Another Bush disaster

Again the Bush administration appears alternately provocative and inept. It's been argued that the apparent Bush aim to expand warfare into Syria has failed because the Israelis aren't interested. Perhaps as Helene Cooper of the New York Times says, Condoleeza Rice has been trying on her watch to return the Bush administration back to the use of diplomacy, but Rome meant "two steps back" on that -- and Rice's repeated "new Middle East" mantra has been grimly ironic. It's hard to see how Bush's, and his poodle Blair's, refusal to try to cool down the situation has been anything other than cruel for Israel and Lebanon and disastrous for America's public image in the world. It's also hard to see how the spotlight on Lebanon has succeeded in distracting attention from the Iraqi quagmire. That's another strategy that's failed, since front page headlines still daily show out-of-control violence in Iraq -- and a move toward civil war now even pointed out to Congress by top American generals led by John P. Abizaid of the US Central Command. Is this US-encouraged assault on Lebanon meant by proxy to scare Iran? No signs of that being likely to work either.

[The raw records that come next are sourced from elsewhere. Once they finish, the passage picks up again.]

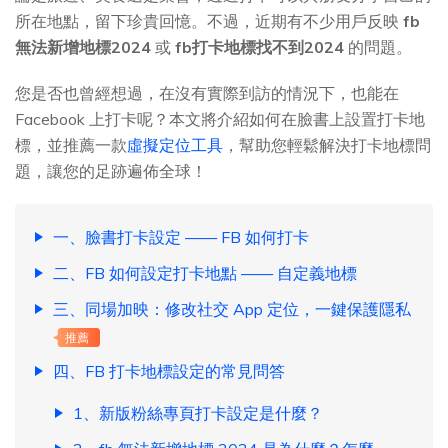
所在地點，留下珍貴回憶。不過，近期有不少用戶反映
fb
無法新增地標2024
或
fb打卡地標找不到2024
的問題。
您是否也曾經想過，在沒有實際到訪的情況下，也能在
Facebook 上打卡呢？本文將介紹如何在臉書上設置打卡地
標，並推薦一款
虛擬定位工具
，幫助您輕鬆解決打卡地標問
題，讓您的足跡遍佈全球！
一、臉書打卡設定 —— FB 如何打卡
二、FB 如何設定打卡地點 —— 自定義地標
三、同場加映：修改社交 App 定位，一鍵保護隱私
推薦
四、FB 打卡地標設定的常見問答
1、新版粉絲專頁打卡設定是什麼？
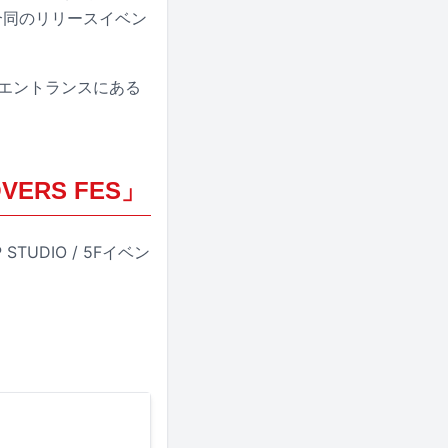
合同のリリースイベン
エントランスにある
ERS FES」
TUDIO / 5Fイベン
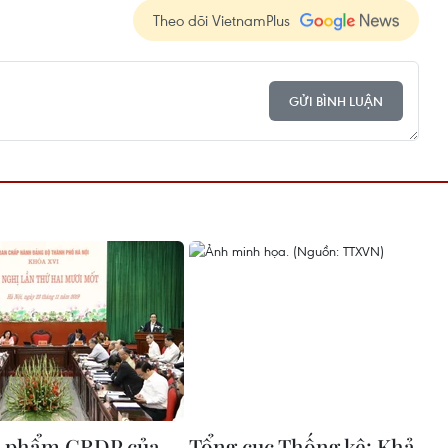
Theo dõi VietnamPlus
GỬI BÌNH LUẬN
n phẩm GRDP của
Tổng cục Thống kê: Khả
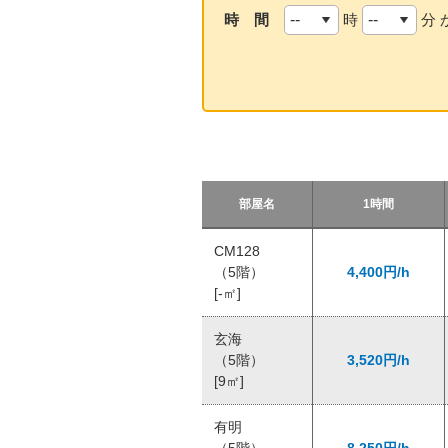
時 間
時
分 
部屋名
1時間
CM128
（5階）
4,400円/h
[-㎡]
玄海
（5階）
3,520円/h
[9㎡]
有明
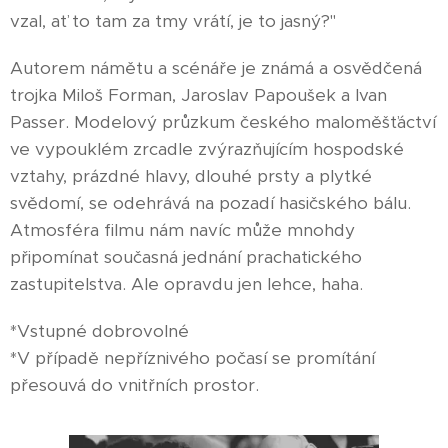
vzal, ať to tam za tmy vrátí, je to jasný?"
Autorem námětu a scénáře je známá a osvědčená
trojka Miloš Forman, Jaroslav Papoušek a Ivan
Passer. Modelový průzkum českého maloměšťáctví
ve vypouklém zrcadle zvýrazňujícím hospodské
vztahy, prázdné hlavy, dlouhé prsty a plytké
svědomí, se odehrává na pozadí hasičského bálu.
Atmosféra filmu nám navíc může mnohdy
připomínat současná jednání prachatického
zastupitelstva. Ale opravdu jen lehce, haha.
*Vstupné dobrovolné
*V případě nepříznivého počasí se promítání
přesouvá do vnitřních prostor.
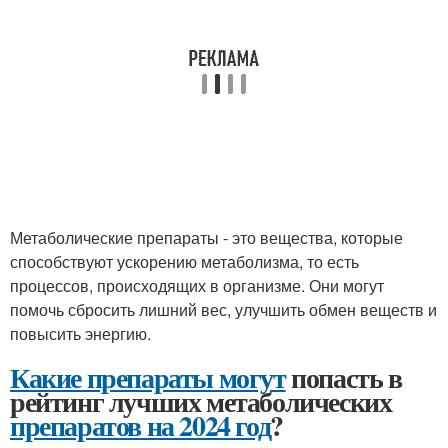
Метаболические препараты - это вещества, которые
способствуют ускорению метаболизма, то есть
процессов, происходящих в организме. Они могут
помочь сбросить лишний вес, улучшить обмен веществ и
повысить энергию.
Какие препараты могут
попасть в
рейтинг лучших метаболических
препаратов на 2024 год
?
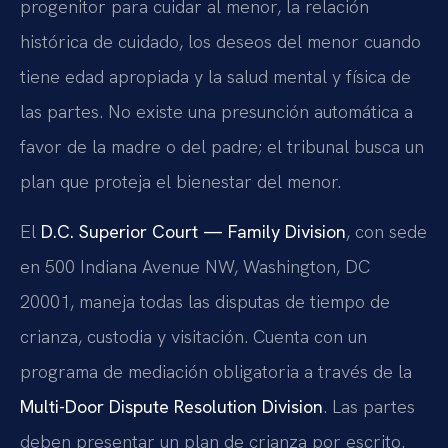
progenitor para cuidar al menor, la relación
histórica de cuidado, los deseos del menor cuando
tiene edad apropiada y la salud mental y física de
las partes. No existe una presunción automática a
favor de la madre o del padre; el tribunal busca un
plan que proteja el bienestar del menor.
El
D.C. Superior Court — Family Division
, con sede
en 500 Indiana Avenue NW, Washington, DC
20001, maneja todas las disputas de tiempo de
crianza, custodia y visitación. Cuenta con un
programa de mediación obligatoria a través de la
Multi-Door Dispute Resolution Division
. Las partes
deben presentar un plan de crianza por escrito.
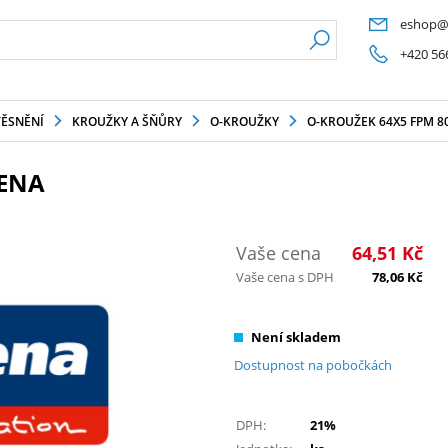
eshop@
+420 56
TĚSNĚNÍ
KROUŽKY A ŠŇŮRY
O-KROUŽKY
O-KROUŽEK 64X5 FPM 8
BENA
Vaše cena
64,51
Kč
Vaše cena s DPH
78,06
Kč
Není skladem
Dostupnost na pobočkách
DPH:
21%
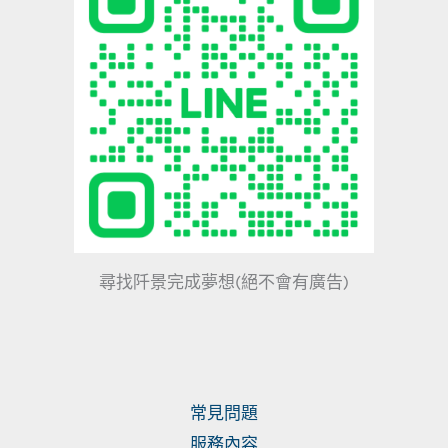
尋找阡景完成夢想(絕不會有廣告)
常見問題
服務內容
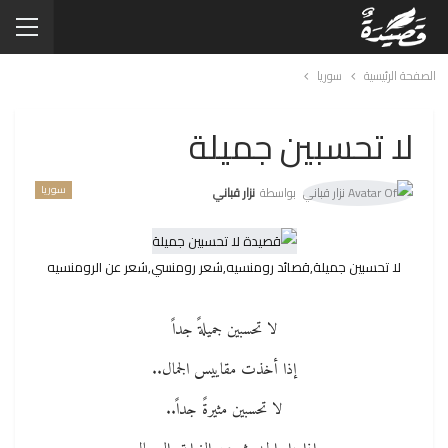
الصفحة الرئيسية
سوريا
لا تحسبين جميلة
سوريا
بواسطة
نزار قباني
لا تحسبين جميلة,قصائد رومنسيه,شعر رومنسي,شعر عن الرومنسيه
لا تحسبين جميلةً جداً
إذا أخذت مقاييس الجمال..
لا تحسبين مثيرةً جداً..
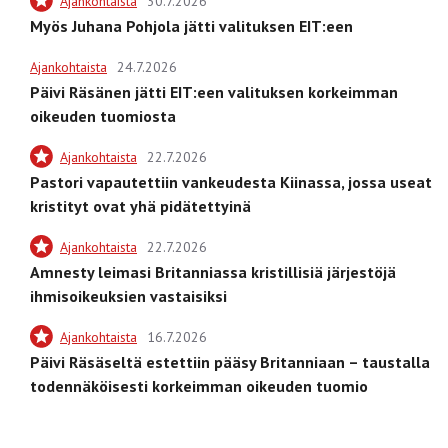
Ajankohtaista
30.7.2026
Myös Juhana Pohjola jätti valituksen EIT:een
Ajankohtaista
24.7.2026
Päivi Räsänen jätti EIT:een valituksen korkeimman
oikeuden tuomiosta
Ajankohtaista
22.7.2026
Pastori vapautettiin vankeudesta Kiinassa, jossa useat
kristityt ovat yhä pidätettyinä
Ajankohtaista
22.7.2026
Amnesty leimasi Britanniassa kristillisiä järjestöjä
ihmisoikeuksien vastaisiksi
Ajankohtaista
16.7.2026
Päivi Räsäseltä estettiin pääsy Britanniaan – taustalla
todennäköisesti korkeimman oikeuden tuomio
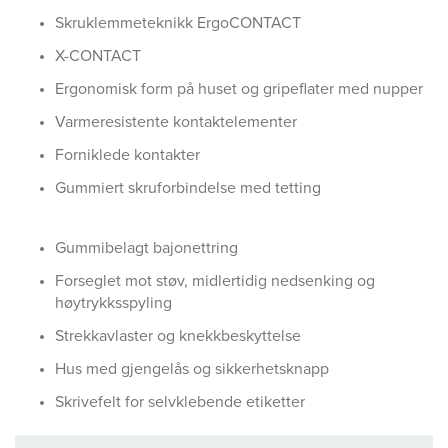
Skruklemmeteknikk ErgoCONTACT
X-CONTACT
Ergonomisk form på huset og gripeflater med nupper
Varmeresistente kontaktelementer
Forniklede kontakter
Gummiert skruforbindelse med tetting
Gummibelagt bajonettring
Forseglet mot støv, midlertidig nedsenking og
høytrykksspyling
Strekkavlaster og knekkbeskyttelse
Hus med gjengelås og sikkerhetsknapp
Skrivefelt for selvklebende etiketter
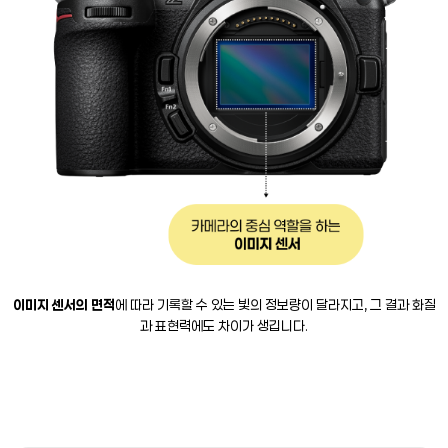
이미지 센서의 면적
에 따라 기록할 수 있는 빛의 정보량이 달라지고, 그 결과 화질
과 표현력에도 차이가 생깁니다.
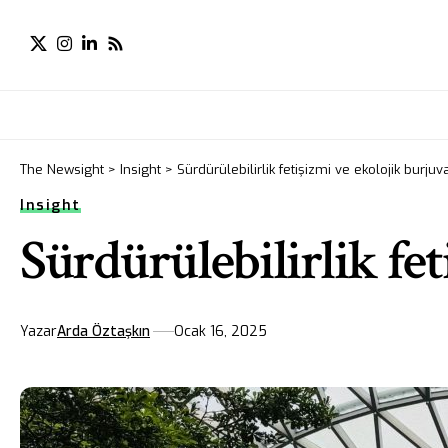
The Newsight
>
Insight
>
Sürdürülebilirlik fetişizmi ve ekolojik burjuv
Insight
Sürdürülebilirlik fet
Yazar
Arda Öztaşkın
Ocak 16, 2025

Mideast specialist Juan Cole in a Salon piece has rightly said that Israel had a right to respond -- proportionally -- to Hezbollah's soldier abductions, but by its extreme overreaction has done terrible damage of all kinds. He writes, and I also must conclude, that "if, as Abba Eban once said, the Palestinians never missed an opportunity to miss an opportunity, it is equally true that the Israelis, with their reflexive instinct to shoot first and negotiate later, never miss an opportunity to make a bad situation worse. The Israelis have responded the same way to military threats for decades -- with overwhelming force. This is perhaps understandable, but each time they overreact they create future catastrophes for themselves. Just as their 1982 invasion of Lebanon and occupation of the south haunted them for a generation, they will be living with the blowback of their ill-considered war on hapless little Lebanon for decades to come. Tragically, the United States, as Israel's closest ally, will also have to suffer for its actions."